„Mathe kann schön bunt sein “

„Mathe kann schön bunt sein “
Schüler bauen Lernhilfen und Mathematik-Werbung selbst | HAZ vom 6.2.2008

Handwerklich für die Mathematik tätig: Himmelsthürer Schüler Lysander Weiß und Carsten Hoppert mit ihren Geräten. © Foto: Gossmann

Hildesheim (ph). Vom Schüler-Alptraum zum bunten Thema? Am Donnerstag wird auch in Hildesheim das Jahr der Mathematik offiziell eröffnet. Universität und Schulen ziehen mit – bunt.

Es sieht ein bisschen aus wie das Lotto-Ziehgerät im Fernsehen: Eine senkrechte Wand mit lauter Kugeln, darunter ein Auffanggerät. Die Kugeln, feuerrote Plastikbälle, werden oben eingeworfen und haben gleich die Wahl: Links oder rechts am ersten Hindernis vorbei, dann am nächsten, und so weiter. Am Ende landen die meisten irgendwie in der Mitte, nur ein paar ganz eigensinnige finden den Weg zu den Bahnen am Rande. Das hat mit Eigensinn nichts zu tun und nichts mit Zufall, es ist Mathematik. Genauer: Wahrscheinlichkeitsrechnung. Die hat sogar einen Namen für das Bild, das die Kugeln anschließend abgeben: Gauß-Glocke. Benannt nach einem der genialsten Mathematiker, dem Deutschen Carl Friedrich Gauß (1777-1855).

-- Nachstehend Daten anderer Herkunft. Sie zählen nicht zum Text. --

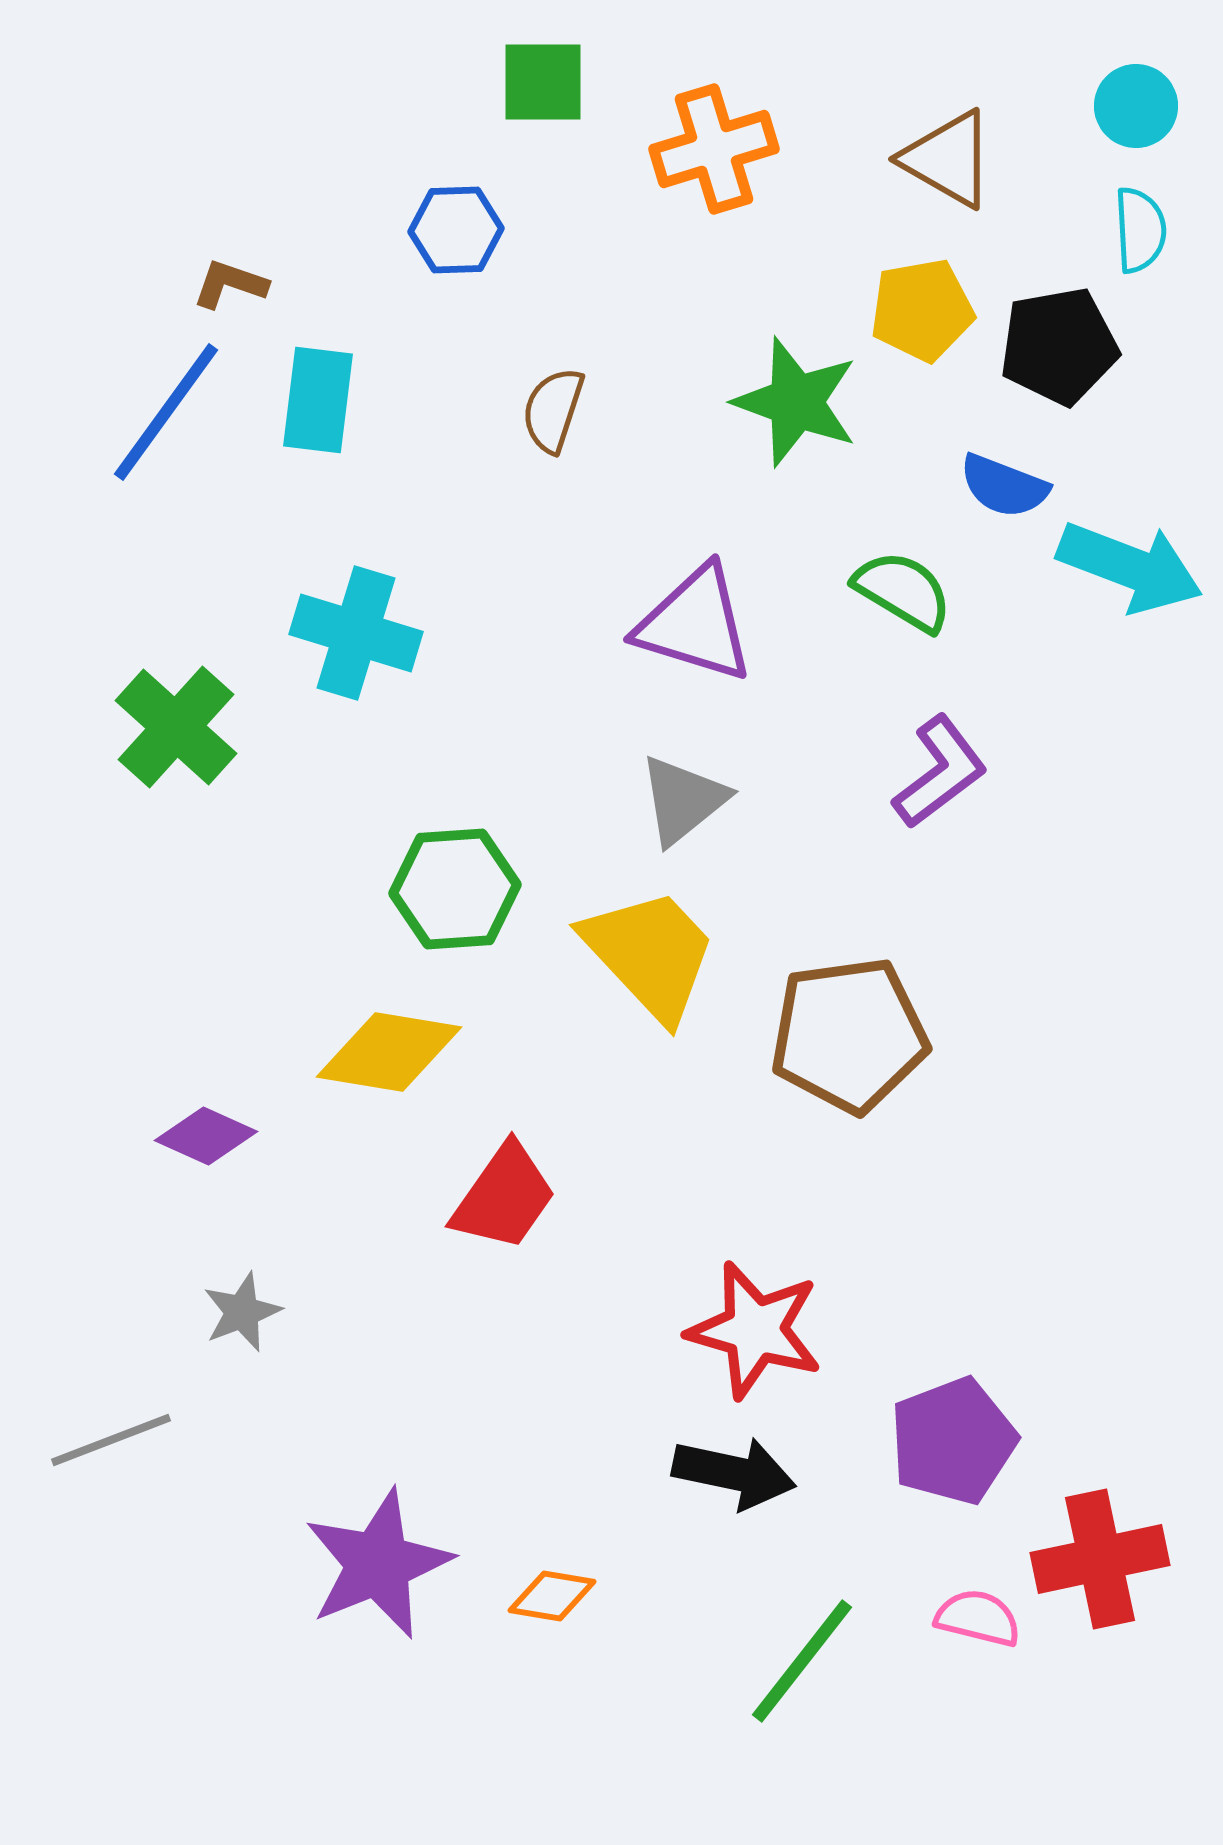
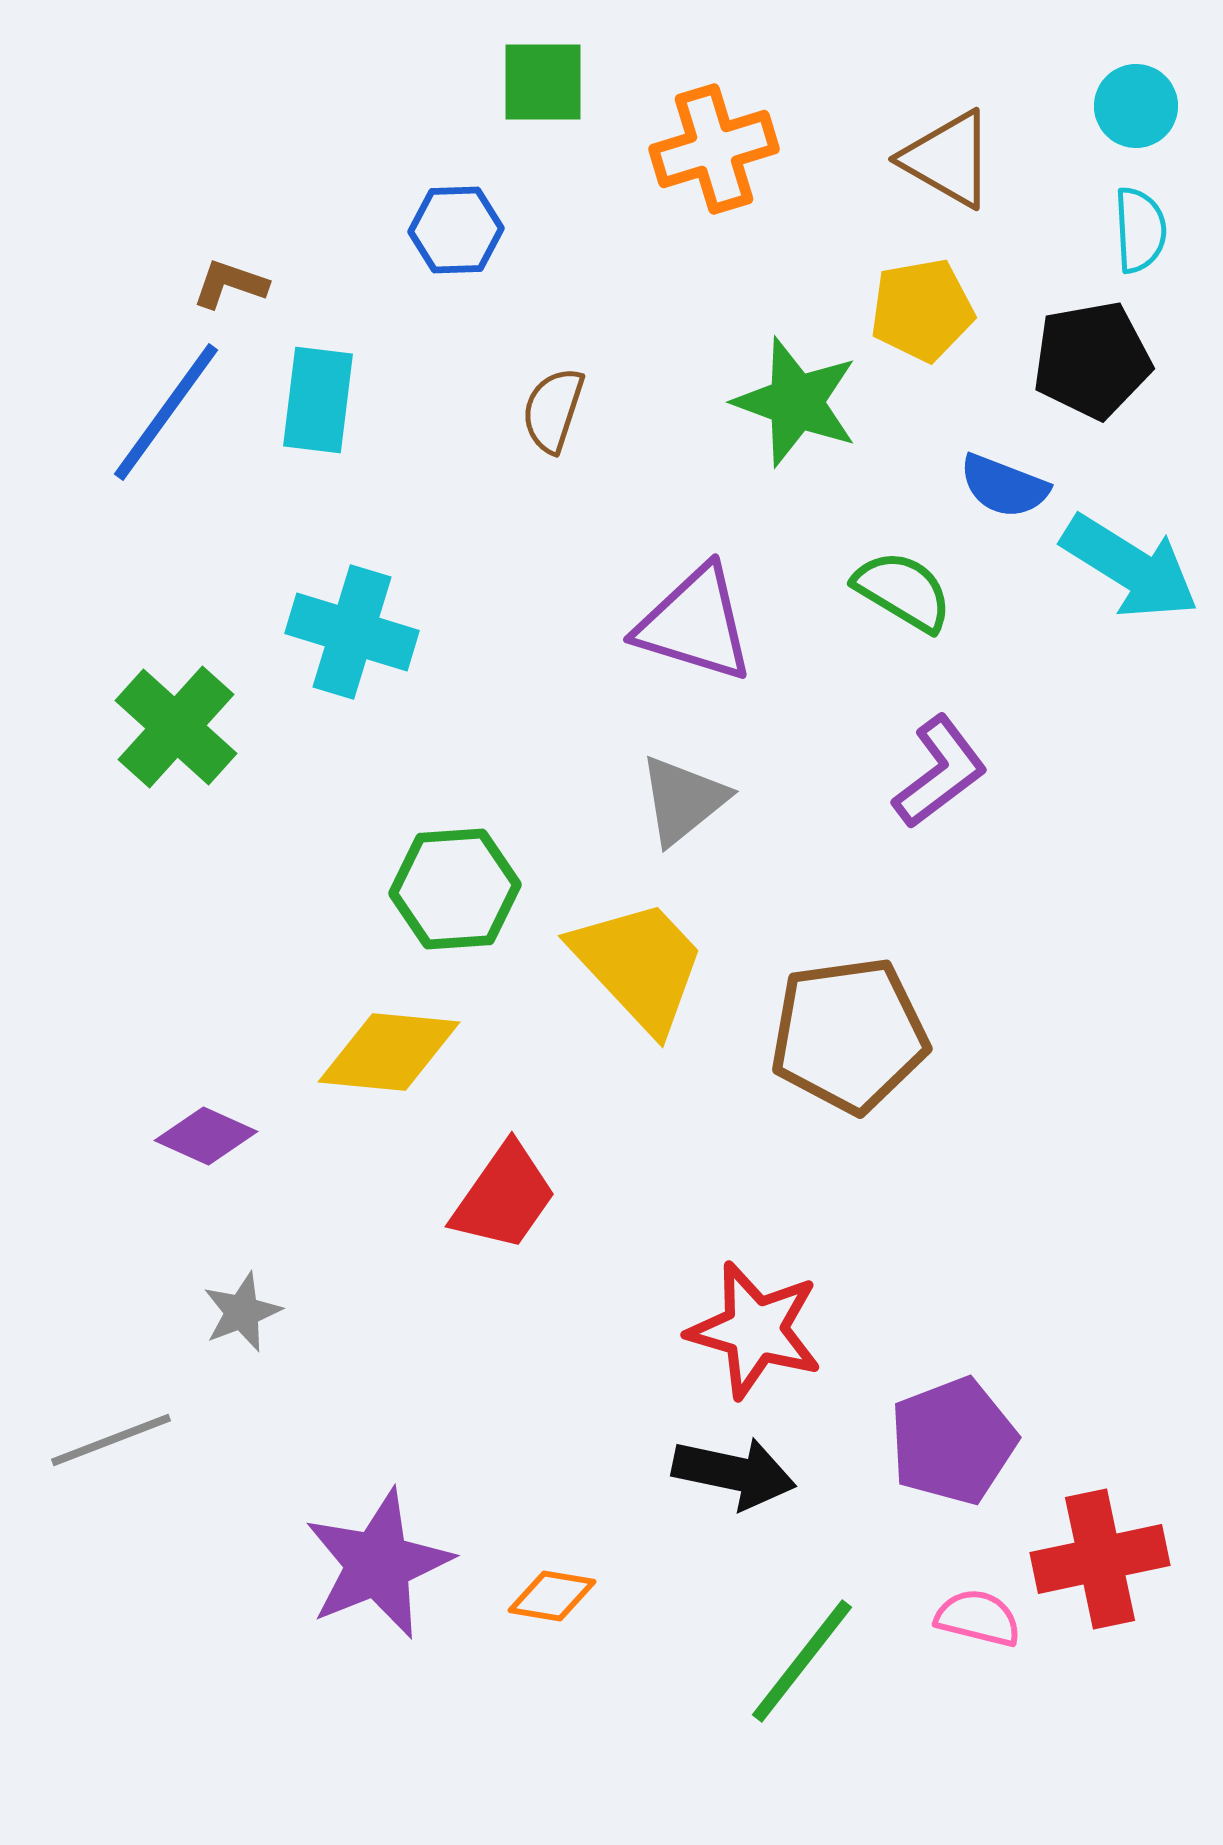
black pentagon: moved 33 px right, 14 px down
cyan arrow: rotated 11 degrees clockwise
cyan cross: moved 4 px left, 1 px up
yellow trapezoid: moved 11 px left, 11 px down
yellow diamond: rotated 4 degrees counterclockwise
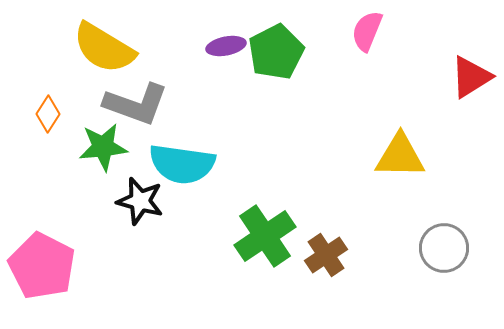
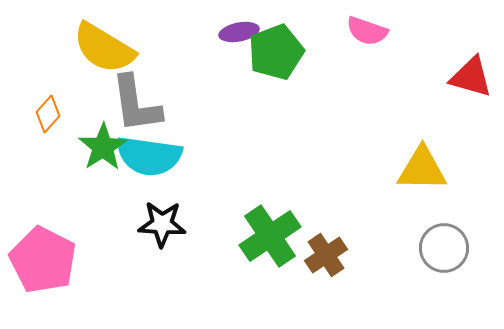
pink semicircle: rotated 93 degrees counterclockwise
purple ellipse: moved 13 px right, 14 px up
green pentagon: rotated 6 degrees clockwise
red triangle: rotated 48 degrees clockwise
gray L-shape: rotated 62 degrees clockwise
orange diamond: rotated 9 degrees clockwise
green star: rotated 27 degrees counterclockwise
yellow triangle: moved 22 px right, 13 px down
cyan semicircle: moved 33 px left, 8 px up
black star: moved 22 px right, 23 px down; rotated 12 degrees counterclockwise
green cross: moved 5 px right
pink pentagon: moved 1 px right, 6 px up
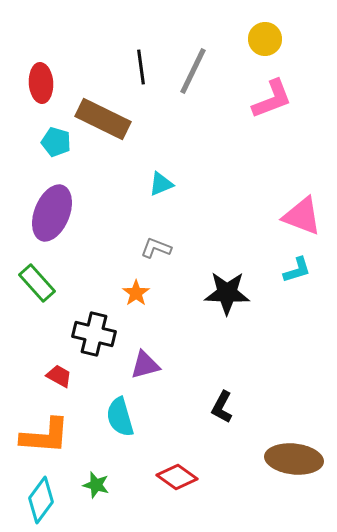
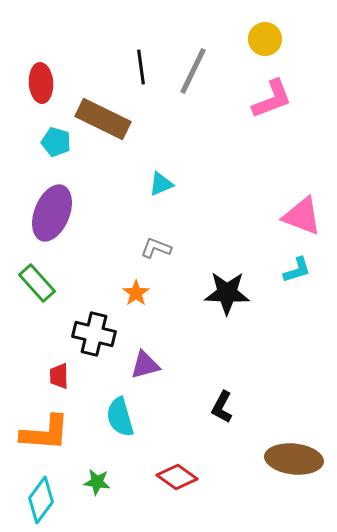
red trapezoid: rotated 120 degrees counterclockwise
orange L-shape: moved 3 px up
green star: moved 1 px right, 3 px up; rotated 8 degrees counterclockwise
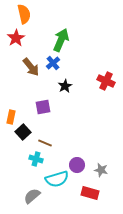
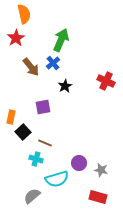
purple circle: moved 2 px right, 2 px up
red rectangle: moved 8 px right, 4 px down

Das Gerät aus Sperrholz und Plexiglas nennt sich Galton-Brett (benannt nach Sir Francis Galton (1822 bis 1911)). Es soll Schülern die Mathematik (in diesem Fall die Binomialverteilung) näher bringen und wurde von Schülern selbst gebaut: Katrin Hundshagen und Carsten Hoppert aus dem Leistungskurs Mathematik des Gymnasiums Himmelsthür haben die Mathe-Hilfe zusammengeschraubt. „Ein solches Gerät kann man nicht kaufen“, berichtet der Christian Bräuer, Koordinator für Mathematik und Naturwissenschaften, „Die Idee haben wir aus dem Mathematicum in Gießen.“ Einer Art Museum für Mathematik und einem ähnlichen Zweck soll die Hildesheimer Maschine ebenfalls dienen. Genau wie die weiße Röhre mit bunten Gartenschläuchen drum herum, die „Brachystochrone“ heißt, aber eine Kugelbahn ist. Mit Hilfe alter Zeitungen, Leim und Gartenschlauchresten haben Oliver Arnold und Lysander Weiß diese Maschine gebaut. Sie macht den Schülern mit Hilfe kleiner Glaskugeln klar, dass der kürzeste Weg nicht immer der schnellste sein muss. Mathematik fürs praktische Leben also – dies zu vermitteln wiederum ist auch Sinn des Jahres der Mathematik, das am Donnerstag offiziell eröffnet wird.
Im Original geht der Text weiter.